The Metro advertorials are part of a nationwide Department for Work and Pensions (DWP) campaign that it claims will “myth-bust the common inaccuracies” reported on universal credit.
But Ian Hodson, BFAWU’s president, told Disability News Service (DNS): “We don’t agree with it. Tax-payers’ money being used for adverts about something that’s untrue.
“It’s a lie and we know it’s a lie.

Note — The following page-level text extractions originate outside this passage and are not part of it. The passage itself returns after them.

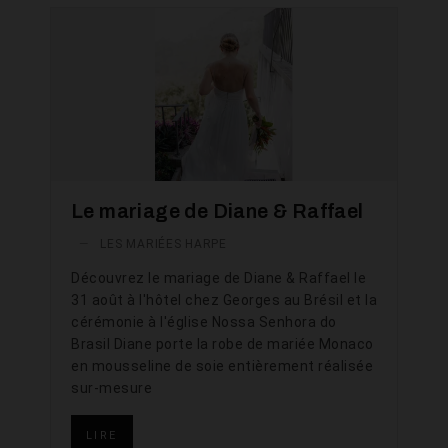
Le mariage de Diane & Raffael
—
LES MARIÉES HARPE
Découvrez le mariage de Diane & Raffael le
31 août à l'hôtel chez Georges au Brésil et la
cérémonie à l'église Nossa Senhora do
Brasil Diane porte la robe de mariée Monaco
en mousseline de soie entièrement réalisée
sur-mesure
LIRE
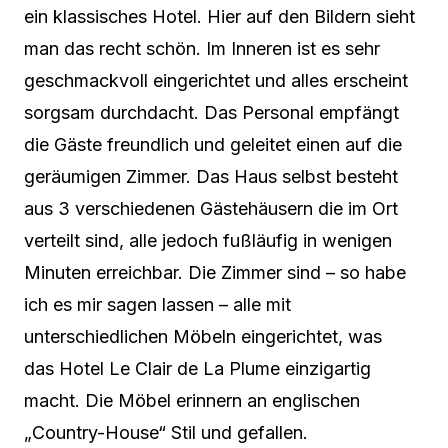
ein klassisches Hotel. Hier auf den Bildern sieht
man das recht schön. Im Inneren ist es sehr
geschmackvoll eingerichtet und alles erscheint
sorgsam durchdacht. Das Personal empfängt
die Gäste freundlich und geleitet einen auf die
geräumigen Zimmer. Das Haus selbst besteht
aus 3 verschiedenen Gästehäusern die im Ort
verteilt sind, alle jedoch fußläufig in wenigen
Minuten erreichbar. Die Zimmer sind – so habe
ich es mir sagen lassen – alle mit
unterschiedlichen Möbeln eingerichtet, was
das Hotel Le Clair de La Plume einzigartig
macht. Die Möbel erinnern an englischen
„Country-House“ Stil und gefallen.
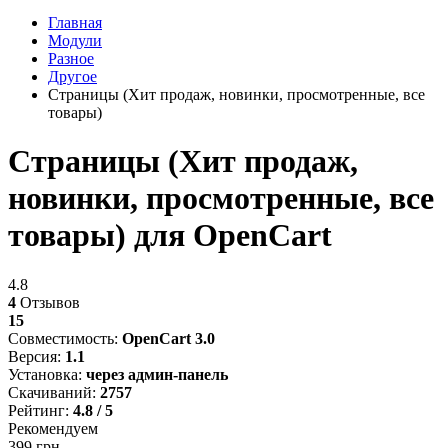
Главная
Модули
Разное
Другое
Страницы (Хит продаж, новинки, просмотренные, все
товары)
Страницы (Хит продаж,
новинки, просмотренные, все
товары) для OpenCart
4.8
4
Отзывов
15
Совместимость:
OpenCart 3.0
Версия:
1.1
Установка:
через админ-панель
Скачиваний:
2757
Рейтинг:
4.8 / 5
Рекомендуем
399 грн.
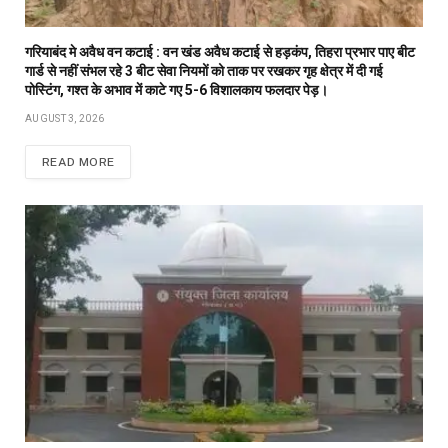
गरियाबंद मे अवैध वन कटाई : वन खंड अवैध कटाई से हड़कंप, तिहरा प्रभार पाए बीट
गार्ड से नहीं संभल रहे 3 बीट सेवा नियमों को ताक पर रखकर गृह क्षेत्र में दी गई
पोस्टिंग, गश्त के अभाव में काटे गए 5-6 विशालकाय फलदार पेड़।
AUGUST 3, 2026
READ MORE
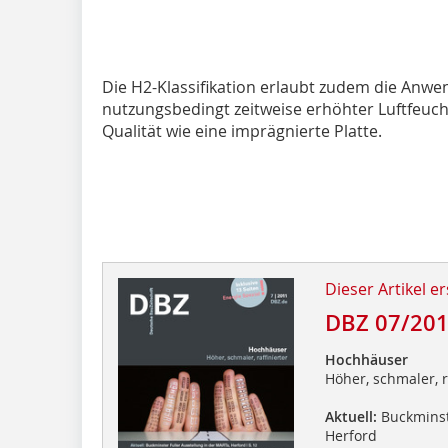
Die H2-Klassifikation erlaubt zudem die Anwe
nutzungsbedingt zeitweise erhöhter Luftfeucht
Qualität wie eine imprägnierte Platte.
Dieser Artikel er
DBZ 07/20
Hochhäuser
Höher, schmaler, r
Aktuell:
Buckminste
Herford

What they are trying to do is propaganda and it’s unfair.
“We agree with dumping them, burning them, whatever, just taking them out of the public domain and getting a public apology actually for the waste of taxpayers’ money.”
He added: “If they want to do that, what they should do is have two versions: the government version and then a version given by people who are impacted by it, for some balance, and they should fund that as well.”
He said so many benefit claimants were taking their own lives, having their benefits cut, struggling financially and losing their homes, and yet the government “mislead and lie to people over the reality of it”.
He said DWP’s Metro advertising campaign was about “stopping people from being able to speak out and telling what the reality of being under this regime is”.
DNS confirmed last month that DWP had breached Civil Service guidelines when it decided to launch the nine-week series of “unethical and misleading” Metro advertising features without including a government logo.
This week, employment minister Alok Sharma said in a written parliamentary answer that the Metro campaign would run for another six weeks, and DWP would announce how much it had cost after it ended.
Only last week, DPAC released new research which detailed media reports on universal credit published between January and May this year, which it said was “a damning record of UC systemic and catastrophic failures”.
It said then that UC had reached a point where it was “unable to adapt to claimants’ complex circumstances, and is forcing people with the least resources into further poverty, homelessness, and hunger”.
DPAC said it was calling for UC to be scrapped because it had become a social security system “which not only does not offer security, but actively undermined people’s ability to cope with the hazards of life”.
Neil Couling, director general of the universal credit programme, told MPs on the work and pensions select committee yesterday (Wednesday) that he could not introduce vital improvements to UC immediately because the system would not be able to cope.
The maximum rate at which deductions can be made from UC payments to repay an advance will be reduced from 40 per cent to 30 per cent of the standard allowance, but only from October.
And the period over which UC advance payments can be recovered by DWP will be extended from 12 to 16 months, but only from October 2021.
Labour’s Ruth George told Couling and Will Quince, the junior minister for family support, housing and child maintenance: “If these are things that need doing, surely they need doing now for the 840,000 households that are suffering deductions at this moment now and the further 1.5 million that are likely to be suffering them by this time next year.”
Couling and Quince had been called to answer questions about evidence taken by the committee on the link between UC and an increase in “survival sex”, or sex in exchange for money to help meet claimants’ most basic needs.
Couling said the number of people receiving UC was now growing by 130,000 a month so the only way he could introduce changes would be by scheduling them “carefully”.
Quince added: “There’s not another week goes by that I don’t ask [Couling] for another change to UC and you see his head goes into his hands as I ask for another request.”
He added: “The system can only accommodate so many changes at one time.”
But George said: “Do you not understand that the actual claimants are the people whose heads are in their hands because they don’t see a way out of the situation?
“I’m sorry, but that answer is not good enough.”
Couling replied: “Our absolute priority has to be the maintenance of the system.
“There are currently now two million people on it and they depend on payments every month from that and I’m not prepared to take steps that will jeopardise that despite the fact that I would like to introduce these changes quicker than we can.”